Image: David Petraeus, Ray Odierno
Gen. David Petraeus congratulates Lt. Gen. Ray Odierno, who rises to four-star general rank and takes over as U.S. commander in Iraq from Petraeus during the formal change-of-command ceremony at the U.S. military headquarters in Baghdad, Iraq, in 2008. Odierno leaves Baghdad on Sept. 1 for a new assignment in the U.S., and Petraeus switched last month to take command in Afghanistan.
updated 8/22/2010 10:17:41 AM ET 2010-08-22T14:17:41

It would take "a complete failure" of the Iraqi security forces for the U.S. to resume combat operations there, the top American commander in Iraq said as the final U.S. fighting forces prepared to leave the country.

With a major military milestone in sight, Gen. Ray Odierno said in interviews broadcast Sunday that any resumption of combat duties by American forces is unlikely.

"We don't see that happening," Odierno said. The Iraqi security forces have been doing "so well for so long now that we really believe we're beyond that point."

President Barack Obama plans a major speech on Iraq after his return to Washington, according to a senior administration official who spoke on condition of anonymity Sunday because details were being finalized. The speech will come shortly after Obama returns to the White House on Aug. 29 from his Martha's Vineyard vacation.

About 50,000 U.S. troops will remain in the country until the end of 2011 to serve as a training and assistance force, a dramatic drawdown from the peak of more than 170,000 during the surge of American forces in 2007.

Obama will face a delicate balancing act in his speech between welcoming signs of progress and concluding to the 7-year-old war without prematurely declaring the mission accomplished, as his former President George W. Bush once did.

U.S. involvement in Iraq beyond the end of 2011, Odierno said, probably would involve assisting the Iraqis secure their airspace and borders.

While Iraq forces can handle internal security and protect Iraqis, Odierno said he believes military commanders want to have the U.S. involved beyond 2011 to help Iraqis acquire the required equipment, training and technical capabilities.

He said Iraq's security forces have matured to the point where they will be ready to shoulder enough of the burden to permit the remaining 50,000 soldiers to go home at the end of next year.

If the Iraqis asked that American troops remain in the country after 2011, Odierno said U.S. officials would consider it, but that would be a policy decision made by the president and his national security advisers.

Odierno's assessment, while optimistic, also acknowledges the difficult road ahead for the Iraqis as they take control of their own security, even as political divisions threaten the formation of the fledgling democracy.
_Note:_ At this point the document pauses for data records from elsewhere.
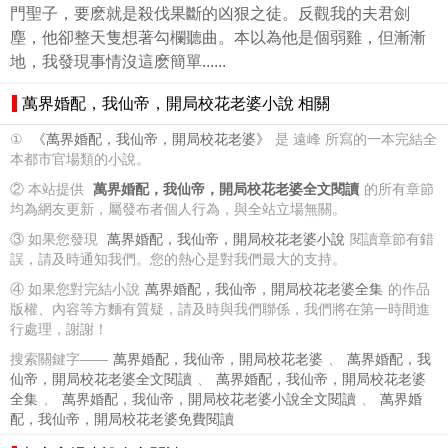
門聖子，要麽就是殺伐果斷的凶狠之徒。反觀我的夫君劍
塵，他卻整天隻想著勾欄聽曲。本以為他是個弱雞，但漸漸
地，我發現事情沒這麽簡單......
萬界婚配，我仙帝，開局校花老婆小說 相關
①
《萬界婚配，我仙帝，開局校花老婆》
是 遠峰 所寫的一本完結全
本都市官場類的小說。
② 本站提供
萬界婚配，我仙帝，開局校花老婆全文閱讀
的所有章節
均為網友更新，屬發布者個人行為，與全站立場無關。
③ 如果您發現
萬界婚配，我仙帝，開局校花老婆小說
閱讀章節有錯
誤，請及時通知我們。您的熱心是對我們最大的支持。
④ 如果您對完結小說
萬界婚配，我仙帝，開局校花老婆全集
的作品
版權、內容等方麵有質疑，請及時與我們聯係，我們將在第一時間進
行處理，謝謝！
搜索關鍵字——
萬界婚配，我仙帝，開局校花老婆
、
萬界婚配，我
仙帝，開局校花老婆全文閱讀
、
萬界婚配，我仙帝，開局校花老婆
全集
、
萬界婚配，我仙帝，開局校花老婆小說全文閱讀
、
萬界婚
配，我仙帝，開局校花老婆免費閱讀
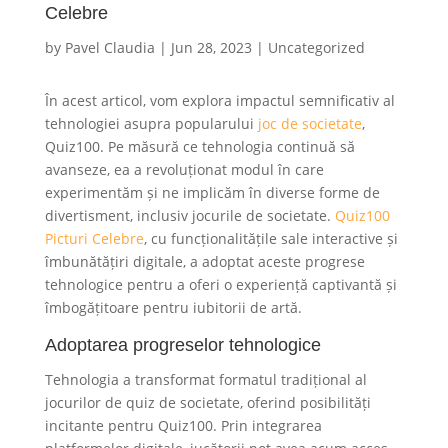
Celebre
by
Pavel Claudia
|
Jun 28, 2023
|
Uncategorized
În acest articol, vom explora impactul semnificativ al
tehnologiei asupra popularului
joc de societate
,
Quiz100. Pe măsură ce tehnologia continuă să
avanseze, ea a revoluționat modul în care
experimentăm și ne implicăm în diverse forme de
divertisment, inclusiv jocurile de societate.
Quiz100
Picturi Celebre
, cu funcționalitățile sale interactive și
îmbunătățiri digitale, a adoptat aceste progrese
tehnologice pentru a oferi o experiență captivantă și
îmbogățitoare pentru iubitorii de artă.
Adoptarea progreselor tehnologice
Tehnologia a transformat formatul tradițional al
jocurilor de quiz de societate, oferind posibilități
incitante pentru Quiz100. Prin integrarea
On Thursday, the 4th Stryker Brigade, 2nd Infantry Division began crossing the border from Iraq into Kuwait, becoming the last combat brigade to leave Iraq. Its exodus, along with that of the approximately 2,000 remaining U.S. combat forces destined to leave in the coming days, fulfills Obama's pledge to end combat operations in Iraq by Aug. 31.

In interviews with CBS' "Face the Nation" and CNN's "State of the Union," Odierno said it may take several years before America can determine if the war was a success.

"A strong democratic Iraq will bring stability to the Middle East, and if we see Iraq that's moving toward that, two, three, five years from now, I think we can call our operations a success," he said.

Much of that may hinge on whether Iraq's political leaders can overcome ethnic divisions and work toward a more unified government, while also enabling security forces to tamp down a simmering insurgency.

Iraq's political parties have been bickering for more than five months since the March parliamentary elections failed to produce a clear winner. They have yet to reach agreements on how to share power or whether to replace embattled Shiite Prime Minister Nouri al-Maliki, and amid the political instability, other economic and governmental problems fester.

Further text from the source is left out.